O estudo do IFI mostra que o Ministério da Educação foi o órgão público com maior crescimento no gasto com pessoal na era de ouro dos concursos. A despesa do MEC cresceu 129% de 2008 a 2018, atingindo R$ 48,1 bilhões. A alta foi puxada pelas universidades (72%), fundações universitárias (98%) e a criação dos institutos, que hoje consomem R$ 10 bilhões por ano com servidores.
O custo do funcionalismo das empresas estatais dependentes triplicou no mesmo período, passando de R$ 5,2 bilhões para R$ 13,7 bilhões. Tirando a Ebserh (que paga médicos de hospitais universitários) da conta, a despesa dobrou no período, alta que se concentrou em companhias 100% púbicas.

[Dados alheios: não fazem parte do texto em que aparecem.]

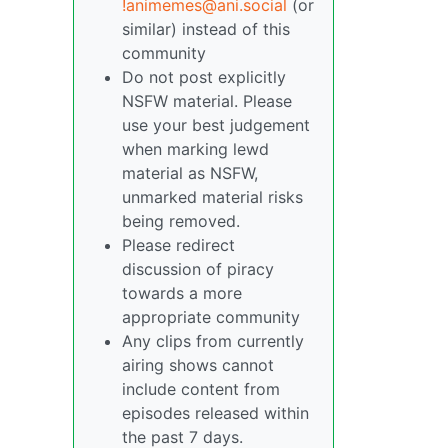
!animemes@ani.social
(or
similar) instead of this
community
Do not post explicitly
NSFW material. Please
use your best judgement
when marking lewd
material as NSFW,
unmarked material risks
being removed.
Please redirect
discussion of piracy
towards a more
appropriate community
Any clips from currently
airing shows cannot
include content from
episodes released within
the past 7 days.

Também chama a atenção que a Justiça do Trabalho, que já tinha a maior despesa com pessoal em 2008, foi o braço do Judiciário com o maior aumento absoluto (R$ 1,6 bilhão) e o segundo maior reajuste percentual (13%). No ano passado, a Justiça do Trabalho gastou R$ 13,6 bilhões com funcionários - são R$ 3,4 bilhões a mais por ano do que a Justiça Federal.

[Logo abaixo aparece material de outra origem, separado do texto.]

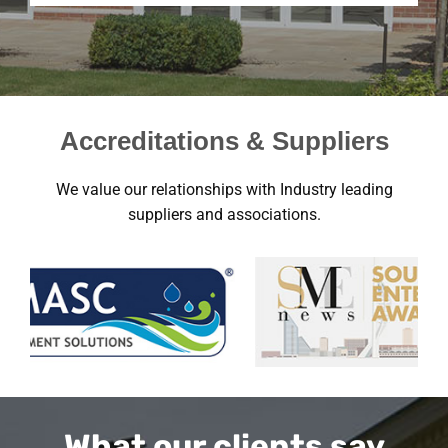
Accreditations & Suppliers
We value our relationships with Industry leading
suppliers and associations.
What our clients say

Em resumo, a era dos concursos foi uma época em que muita gente conseguiu entrar no serviço público para ganhar salários que não são praticados na iniciativa privada, em funções que, em muitos casos, não trazem qualquer ganho na qualidade de vida da população, ou de produtividade para o país.
Como evitar a segunda era de ouro
O Brasil tem a chance de evitar que se construa uma segunda era de ouro. Esse risco existe. O ministro da Economia, Paulo Guedes, vem afirmando que até metade dos servidores vão se aposentar nos próximos anos. Se não houver mudanças e a economia voltar a crescer, haverá pressão para que o Congresso derrube a lei do teto de gastos e permita novamente um crescimento no gasto real com pessoal. Assim, as substituições desses funcionários se dariam dentro do modelo atual.

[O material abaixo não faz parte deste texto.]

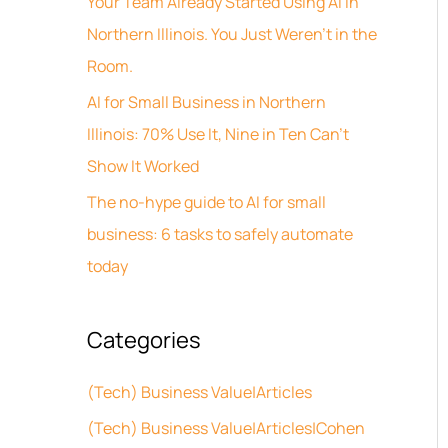
Your Team Already Started Using AI in
v
h
Northern Illinois. You Just Weren’t in the
e
f
Room.
s
o
AI for Small Business in Northern
r
Illinois: 70% Use It, Nine in Ten Can’t
:
Show It Worked
The no-hype guide to AI for small
business: 6 tasks to safely automate
today
Categories
(Tech) Business Value|Articles
(Tech) Business Value|Articles|Cohen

O plano de Guedes era fazer uma sequência de reformas que permitissem um ajuste forte de longo prazo no gasto com o funcionalismo. A PEC Emergencial, já enviada ao Congresso, traz regras que evitam aumentos salariais nos momentos em que as contas públicas estiverem em dificuldades. Se tivesse sido aprovada neste ano, já teria efeitos em 2020.
A PEC Emergencial, no entanto, não resolve a substituição de quem se aposenta - nos casos em que não há como automatizar o serviço, como quer o ministro. Para isso, é necessário que o governo envie a reforma administrativa para o Congresso. Espera-se que ela ataque questões como os altos salários de entrada e a existência de dezenas de carreiras no serviço público. Também espera-se uma flexibilização da estabilidade e critérios mais objetivos de avaliação.
O presidente Jair Bolsonaro decidiu segurar o envio da reforma dizendo que é preciso "dosar" o remédio para que não vire veneno. Foi um sinal bastante negativo para quem acompanha as contas públicas. Se enviado em 2020, esse projeto pode não avançar por causa das eleições municipais, ficando para 2021.
O risco é o projeto ser segurado por mais tempo, fazendo com que o ciclo eleitoral de 2022 exerça pressão sobre o tamanho do gasto com o funcionalismo. Sobre isso, o estudo do IFI é claro: as contratações de servidores são maiores nos meses que antecedem eleições presidenciais.